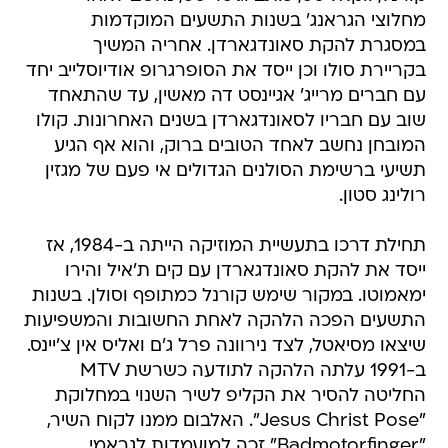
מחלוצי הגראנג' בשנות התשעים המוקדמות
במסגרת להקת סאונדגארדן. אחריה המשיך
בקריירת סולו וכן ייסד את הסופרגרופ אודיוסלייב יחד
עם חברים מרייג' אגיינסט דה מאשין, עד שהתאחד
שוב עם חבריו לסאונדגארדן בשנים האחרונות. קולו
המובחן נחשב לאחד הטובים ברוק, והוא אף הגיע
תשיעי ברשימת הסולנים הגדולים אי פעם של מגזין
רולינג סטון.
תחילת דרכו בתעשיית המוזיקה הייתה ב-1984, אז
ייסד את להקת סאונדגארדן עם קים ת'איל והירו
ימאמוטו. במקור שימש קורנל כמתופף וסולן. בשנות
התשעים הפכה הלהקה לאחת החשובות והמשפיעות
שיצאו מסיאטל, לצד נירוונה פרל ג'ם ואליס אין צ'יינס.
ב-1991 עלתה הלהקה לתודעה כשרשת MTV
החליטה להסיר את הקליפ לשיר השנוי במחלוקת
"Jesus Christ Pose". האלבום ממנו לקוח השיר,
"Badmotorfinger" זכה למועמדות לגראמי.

-- What you will do --
Word for word, repeat each line of the records, and leave every image out.

-- Response to this task --
מחלוצי הגראנג' בשנות התשעים המוקדמות
במסגרת להקת סאונדגארדן. אחריה המשיך
בקריירת סולו וכן ייסד את הסופרגרופ אודיוסלייב יחד
עם חברים מרייג' אגיינסט דה מאשין, עד שהתאחד
שוב עם חבריו לסאונדגארדן בשנים האחרונות. קולו
המובחן נחשב לאחד הטובים ברוק, והוא אף הגיע
תשיעי ברשימת הסולנים הגדולים אי פעם של מגזין
רולינג סטון.
תחילת דרכו בתעשיית המוזיקה הייתה ב-1984, אז
ייסד את להקת סאונדגארדן עם קים ת'איל והירו
ימאמוטו. במקור שימש קורנל כמתופף וסולן. בשנות
התשעים הפכה הלהקה לאחת החשובות והמשפיעות
שיצאו מסיאטל, לצד נירוונה פרל ג'ם ואליס אין צ'יינס.
ב-1991 עלתה הלהקה לתודעה כשרשת MTV
החליטה להסיר את הקליפ לשיר השנוי במחלוקת
"Jesus Christ Pose". האלבום ממנו לקוח השיר,
"Badmotorfinger" זכה למועמדות לגראמי.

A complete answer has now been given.